Figura 6. Un trasduttore di tensione con intervallo di ingresso 0-100 mV, che riceve le cadute di tensione in mV ai capi della resistenza shunt e produce un’uscita da 0-10 mA per un sistema di controllo.
Vantaggi delle resistenze shunt
- Gli shunt vengono utilizzati per applicazioni ad alta corrente, come il monitoraggio della corrente di carico di motori elettrici.
- È molto facile misurare la caduta di tensione e calcolare la corrente utilizzando la legge di Ohm, poiché la caduta di tensione è proporzionale alla corrente che attraversa lo shunt.
- Sono generalmente piccoli, leggeri, economici e disponibili in varie forme, dimensioni e valori nominali.
- Vengono utilizzati per monitorare la carica e la scarica dei banchi di batterie.
- I fili di grande diametro sono molto costosi. Il terminale dello shunt consente di monitorare la corrente utilizzando un filo di sezione ridotta.

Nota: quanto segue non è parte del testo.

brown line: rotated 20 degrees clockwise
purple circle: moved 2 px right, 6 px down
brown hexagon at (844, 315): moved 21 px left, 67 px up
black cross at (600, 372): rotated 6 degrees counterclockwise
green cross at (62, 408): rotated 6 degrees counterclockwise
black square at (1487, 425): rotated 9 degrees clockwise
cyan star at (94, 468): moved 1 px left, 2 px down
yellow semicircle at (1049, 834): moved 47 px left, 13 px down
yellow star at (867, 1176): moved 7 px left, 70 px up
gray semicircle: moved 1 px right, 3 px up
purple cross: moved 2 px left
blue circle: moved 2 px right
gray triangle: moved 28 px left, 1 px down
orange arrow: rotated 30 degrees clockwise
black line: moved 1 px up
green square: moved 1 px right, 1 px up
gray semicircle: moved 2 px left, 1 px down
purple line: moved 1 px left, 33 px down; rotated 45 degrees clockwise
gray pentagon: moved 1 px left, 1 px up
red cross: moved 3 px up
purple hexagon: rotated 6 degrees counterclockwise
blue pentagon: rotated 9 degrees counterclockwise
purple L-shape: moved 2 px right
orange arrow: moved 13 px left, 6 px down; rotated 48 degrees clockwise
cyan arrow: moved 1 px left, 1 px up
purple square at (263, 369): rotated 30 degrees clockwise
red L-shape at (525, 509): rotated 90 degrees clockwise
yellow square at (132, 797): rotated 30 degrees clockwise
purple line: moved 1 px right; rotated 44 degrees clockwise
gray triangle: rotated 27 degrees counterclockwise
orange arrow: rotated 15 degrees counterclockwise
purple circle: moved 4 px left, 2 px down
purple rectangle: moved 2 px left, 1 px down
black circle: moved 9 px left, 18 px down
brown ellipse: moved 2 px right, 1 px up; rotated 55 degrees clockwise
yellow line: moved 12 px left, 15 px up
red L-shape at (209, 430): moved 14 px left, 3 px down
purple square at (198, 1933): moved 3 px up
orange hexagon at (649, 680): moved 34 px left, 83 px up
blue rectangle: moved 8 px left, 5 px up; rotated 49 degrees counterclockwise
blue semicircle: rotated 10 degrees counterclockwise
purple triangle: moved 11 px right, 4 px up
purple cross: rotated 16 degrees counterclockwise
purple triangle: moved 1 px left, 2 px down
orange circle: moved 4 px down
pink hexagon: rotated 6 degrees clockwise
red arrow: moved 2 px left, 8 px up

- Non generano molto calore quando sono attraversati da una corrente di 50 A o 100 A.
- Forniscono isolamento e protezione contro i cortocircuiti e i sovraccarichi.
- Offrono una buona precisione nella misurazione della corrente grazie al valore di resistenza noto.
- Vengono comunemente utilizzati nei misuratori da pannello, nei contatori di energia, ecc.